Thirdly—and this is still controversial—there’s machine learning. Automated systems can teach themselves to improve the cadence and content of messaging based on individual, real-time responses, thus vastly increasing the scale and velocity of the data informing predictive models. Jao agreed that brands are getting “more comfortable” with decisions based on artificial intelligence. For Perlich, machine learning is finally “penetrating the consumer market.”
But there were nay-sayers. Young views machine learning as “a little over-hyped. What we consistently see is that no set of techniques, including machine learning, conveys an advantage over others. Techniques are not as important as the data and how you treat it. “ Where it does have an advantage, he concedes, is in the analysis of unstructured data such as natural language. “There is a time and a place for it.”
Where I did find consensus, however, was concerning a big cultural shift that’s making true predictive modeling possible. “We have a generation of consumers now,” said Perlich, “who will reward you if you can anticipate their behavior.” For Schiela too, this is an important piece of the puzzle. “A few years ago, if you asked someone to give up their contacts for a couple of bucks, they’d call you crazy.
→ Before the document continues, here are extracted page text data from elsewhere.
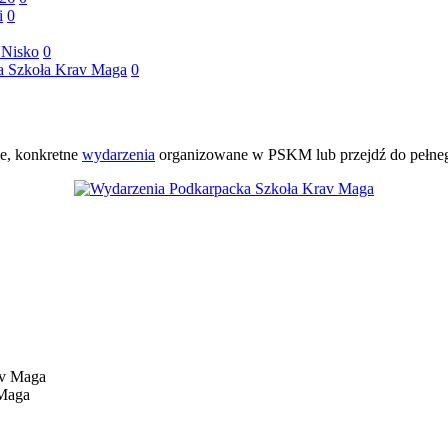
i
0
 Nisko
0
ka Szkoła Krav Maga
0
ie, konkretne
wydarzenia
organizowane w PSKM lub przejdź do pełn
 Maga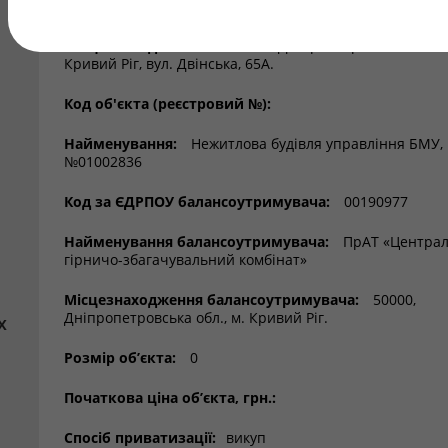
Регіон:
Дніпропетровська обл.
Місцезнаходження об’єкта:
Дніпропетровська обл., 
Кривий Ріг, вул. Двінська, 65А.
Код об'єкта (реєстровий №):
Найменування:
Нежитлова будівля управління БМУ, 
№01002836
Код за ЄДРПОУ балансоутримувача:
00190977
Найменування балансоутримувача:
ПрАТ «Центра
гірничо-збагачувальний комбінат»
Місцезнаходження балансоутримувача:
50000,
Дніпропетровська обл., м. Кривий Ріг.
х
Розмір об’єкта:
0
Початкова ціна об’єкта, грн.:
Спосіб приватизації:
викуп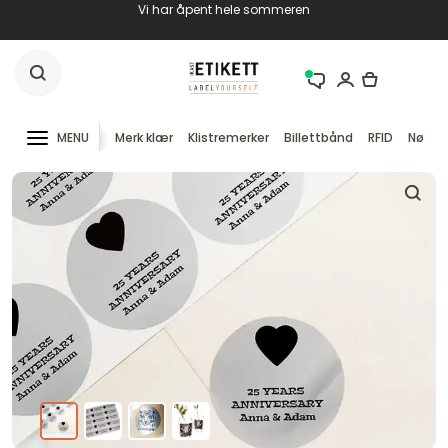
Vi har åpent hele sommeren
MENU
Merk klær
Klistremerker
Billettbånd
RFID
Nøkke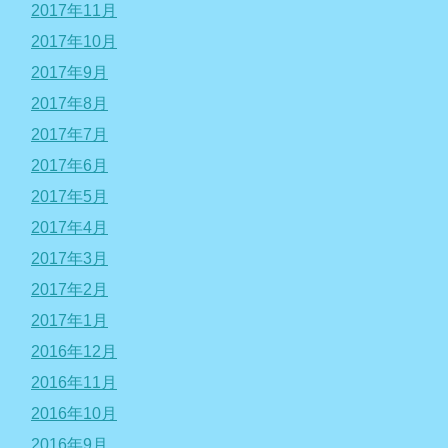
2017年11月
2017年10月
2017年9月
2017年8月
2017年7月
2017年6月
2017年5月
2017年4月
2017年3月
2017年2月
2017年1月
2016年12月
2016年11月
2016年10月
2016年9月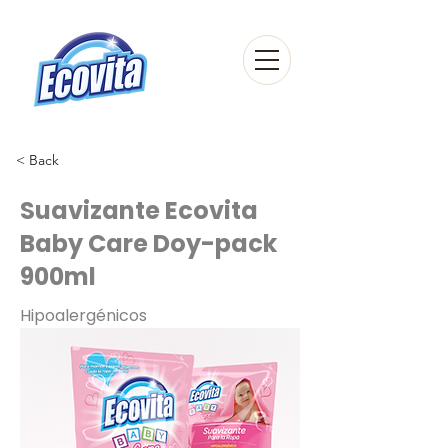
< Back
Suavizante Ecovita
Baby Care Doy-pack
900ml
Hipoalergénicos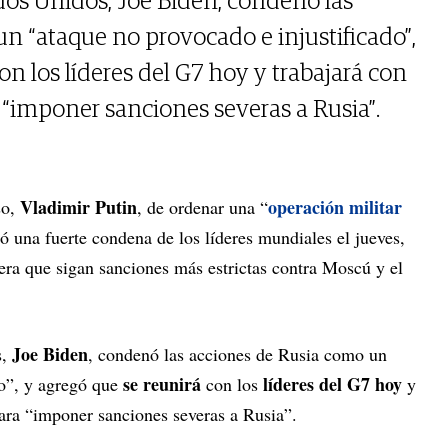
ados Unidos, Joe Biden, condenó las
n “ataque no provocado e injustificado”,
on los líderes del G7 hoy y trabajará con
 “imponer sanciones severas a Rusia”.
Vladimir Putin
operación militar
so,
, de ordenar una “
ó una fuerte condena de los líderes mundiales el jueves,
pera que sigan sanciones más estrictas contra Moscú y el
Joe Biden
,
, condenó las acciones de Rusia como un
se reunirá
líderes del G7 hoy
do”, y agregó que
con los
y
 para “imponer sanciones severas a Rusia”.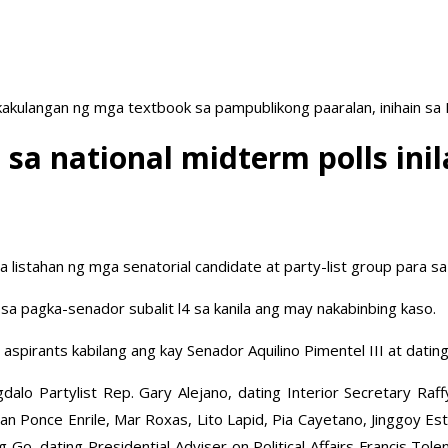
akulangan ng mga textbook sa pampublikong paaralan, inihain sa
a sa national midterm polls ini
a listahan ng mga senatorial candidate at party-list group para 
 pagka-senador subalit l4 sa kanila ang may nakabinbing kaso.
spirants kabilang ang kay Senador Aquilino Pimentel III at datin
alo Partylist Rep. Gary Alejano, dating Interior Secretary Raffy
an Ponce Enrile, Mar Roxas, Lito Lapid, Pia Cayetano, Jinggoy Estr
 Go, dating Presidential Adviser on Political Affairs Francis Tol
Now they’ll give up contact lists, location, and privacy to get an app for free.” It’s only a matter of time, he said, before people start demanding predictive marketing.
The consumer’s new-found comfort with sharing real-time behavioral data, plus the technological capacity to respond to that data in huge quantities and at unprecedented speed (with a sprinkle of machine learning magic dust) is pushing predictive towards discerning the causality behind consumer behavior at an individual level. We’re on the brink of a predictive revolution. But “it’s not the Holy Grail,” Perlich cautions. “I’m not finding full insights and direction into what I should so. But I’m understanding it much better.”